Notting Hill

Notting Hill is a district in the Royal Borough of Kensington and Chelsea in central London. It is a cosmopolitan district known as the location for the annual Notting Hill Carnival, and for being home to the Portobello Road Market. Very run-down until the 1980s, Notting Hill now has a contemporary reputation as an affluent and fashionable area; known for attractive terraces of large Victorian townhouses, and high-end shopping and restaurants (particularly around Westbourne Grove and Clarendon Cross). A Daily Telegraph article in 2004 used the phrase the ‘Notting Hill Set’ to refer to a group of emerging Conservative politicians, such as David Cameron and George Osborne, now respectively Prime Minister and Chancellor of the Exchequer, who were once based in Notting Hill. For much of the 20th century the large houses were subdivided into multi-occupancy rentals.

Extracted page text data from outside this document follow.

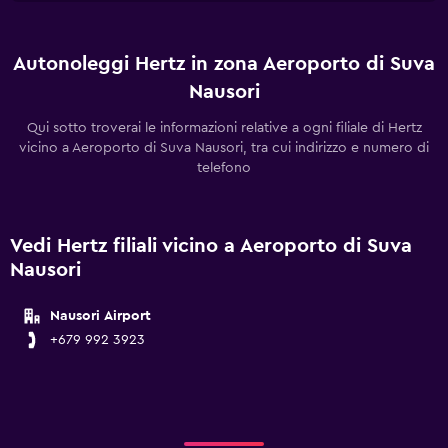
Autonoleggi Hertz in zona Aeroporto di Suva
Nausori
Qui sotto troverai le informazioni relative a ogni filiale di Hertz
vicino a Aeroporto di Suva Nausori, tra cui indirizzo e numero di
telefono
Vedi Hertz filiali vicino a Aeroporto di Suva
Nausori
Nausori Airport
+679 992 3923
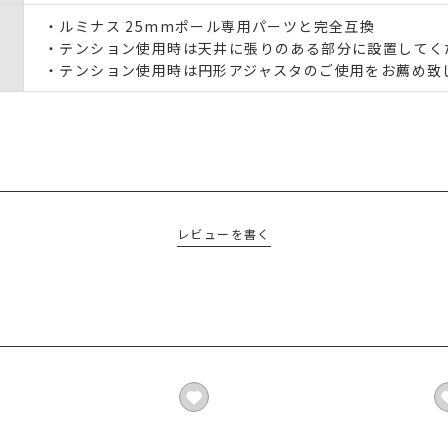
・ルミナス 25mmポール専用パーツと完全互換
・テンション使用時は天井に張りのある部分に設置してく
・テンション使用時は円形アジャスタのご使用をお薦め致
レビューを書く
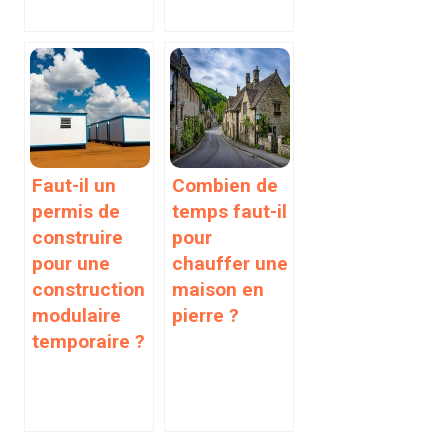
Faut-il un
Combien de
permis de
temps faut-il
construire
pour
pour une
chauffer une
construction
maison en
modulaire
pierre ?
temporaire ?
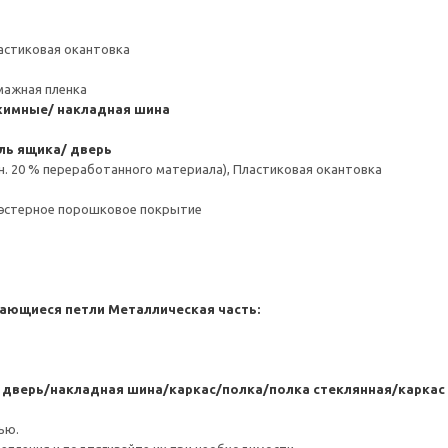
астиковая окантовка
мажная пленка
имные/ накладная шина
ль ящика/ дверь
н. 20 % переработанного материала), Пластиковая окантовка
иэстерное порошковое покрытие
ающиеся петли
Металлическая часть:
я дверь/накладная шина/каркас/полка/полка стеклянная/карк
ью.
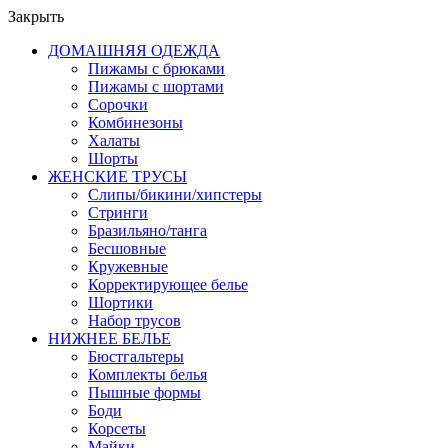
Закрыть
ДОМАШНЯЯ ОДЕЖДА
Пижамы с брюками
Пижамы с шортами
Сорочки
Комбинезоны
Халаты
Шорты
ЖЕНСКИЕ ТРУСЫ
Слипы/бикини/хипстеры
Стринги
Бразильяно/танга
Бесшовные
Кружевные
Корректирующее белье
Шортики
Набор трусов
НИЖНЕЕ БЕЛЬЕ
Бюстгальтеры
Комплекты белья
Пышные формы
Боди
Корсеты
Майки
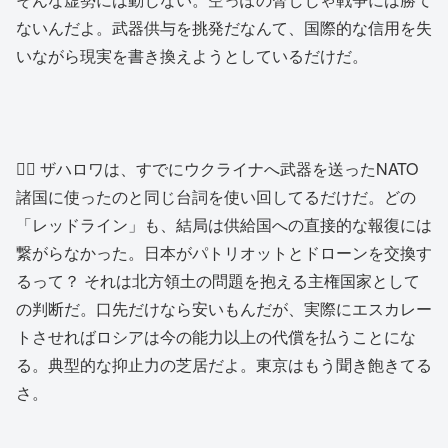
ないんだよ。武器供与を挑発だなんて、国際的な信用を失
いながら現実を書き換えようとしているだけだ。
👱‍♂️ ザハロワは、すでにウクライナへ武器を送ったNATO
諸国に使ったのと同じ台詞を使い回してるだけだ。どの
「レッドライン」も、結局は供給国への直接的な報復には
繋がらなかった。日本がパトリオットとドローンを交換す
るって？ それは北方領土の問題を抱える主権国家として
の判断だ。口先だけなら安いもんだが、実際にエスカレー
トさせればロシアは今の能力以上の代償を払うことにな
る。典型的な抑止力の芝居だよ。東京はもう聞き飽きてる
さ。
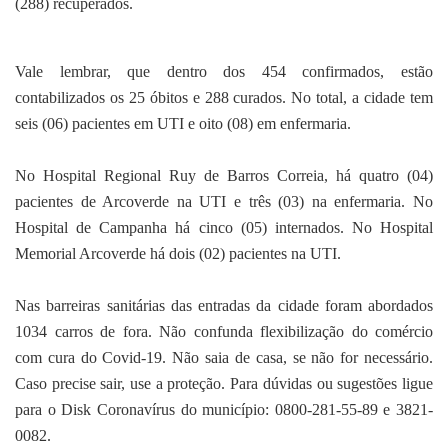
(288) recuperados.
Vale lembrar, que dentro dos 454 confirmados, estão
contabilizados os 25 óbitos e 288 curados. No total, a cidade tem
seis (06) pacientes em UTI e oito (08) em enfermaria.
No Hospital Regional Ruy de Barros Correia, há quatro (04)
pacientes de Arcoverde na UTI e três (03) na enfermaria. No
Hospital de Campanha há cinco (05) internados. No Hospital
Memorial Arcoverde há dois (02) pacientes na UTI.
Nas barreiras sanitárias das entradas da cidade foram abordados
1034 carros de fora. Não confunda flexibilização do comércio
com cura do Covid-19. Não saia de casa, se não for necessário.
Caso precise sair, use a proteção. Para dúvidas ou sugestões ligue
para o Disk Coronavírus do município: 0800-281-55-89 e 3821-
0082.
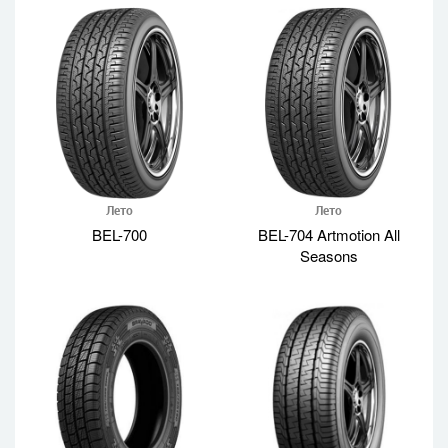
Лето
Лето
BEL-700
BEL-704 Artmotion All
Seasons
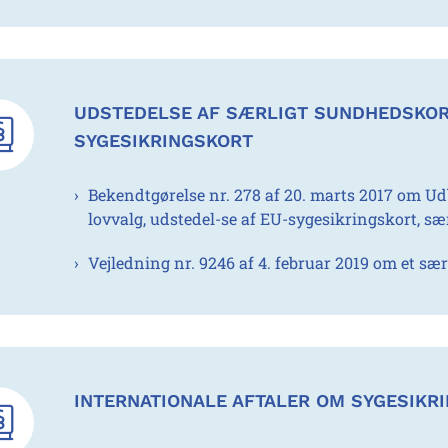
UDSTEDELSE AF SÆRLIGT SUNDHEDSKOR
SYGESIKRINGSKORT
Bekendtgørelse nr. 278 af 20. marts 2017 om U
lovvalg, udstedel-se af EU-sygesikringskort, s
Vejledning nr. 9246 af 4. februar 2019 om et sæ
INTERNATIONALE AFTALER OM SYGESIKR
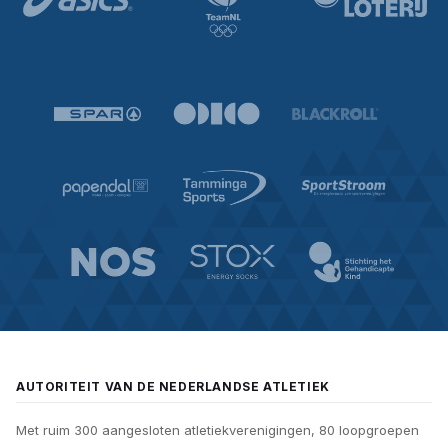
AUTORITEIT VAN DE NEDERLANDSE ATLETIEK
Met ruim 300 aangesloten atletiekverenigingen, 80 loopgroepen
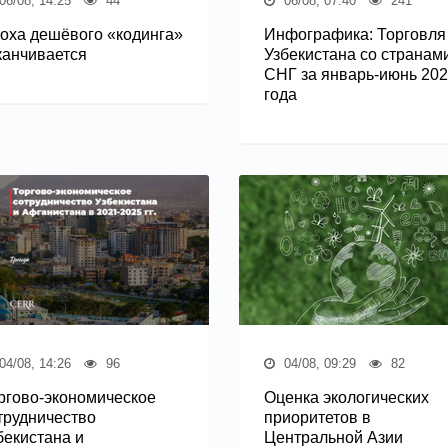
06/08, 14:25
44
06/08, 07:40
241
оха дешёвого «кодинга»
Инфографика: Торговля
канчивается
Узбекистана со странам
СНГ за январь-июнь 20
года
04/08, 14:26
96
04/08, 09:29
82
ргово-экономическое
Оценка экологических
трудничество
приоритетов в
бекистана и
Центральной Азии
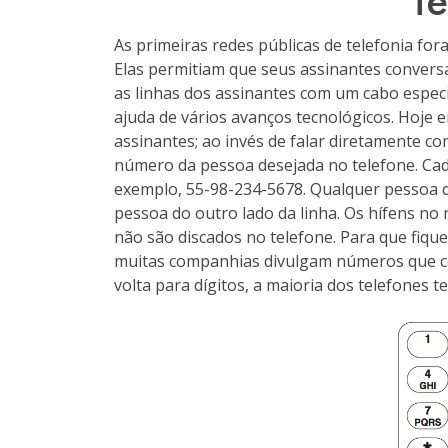
Te
As primeiras redes públicas de telefonia fo
Elas permitiam que seus assinantes conver
as linhas dos assinantes com um cabo especi
ajuda de vários avanços tecnológicos. Hoje 
assinantes; ao invés de falar diretamente c
número da pessoa desejada no telefone. Cad
exemplo, 55-98-234-5678. Qualquer pessoa 
pessoa do outro lado da linha. Os hífens no n
não são discados no telefone. Para que fique
muitas companhias divulgam números que con
volta para dígitos, a maioria dos telefones te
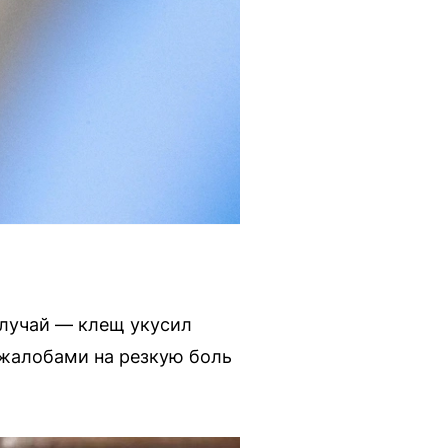
лучай — клещ укусил
 жалобами на резкую боль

Caribbean immigrants were drawn to the area in the 1950s, partly because of the cheap rents, but were exploited by slum landlords like Peter Rachman, and also became the target of white racist Teddy Boys in the 1958 Notting Hill race riots. Since it was first developed in the 1820s, Notting Hill has had an association with artists and “alternative” culture. There are also areas of deprivation to the north, sometimes referred to as North Kensington, or Ladbroke Grove, from the name of the street.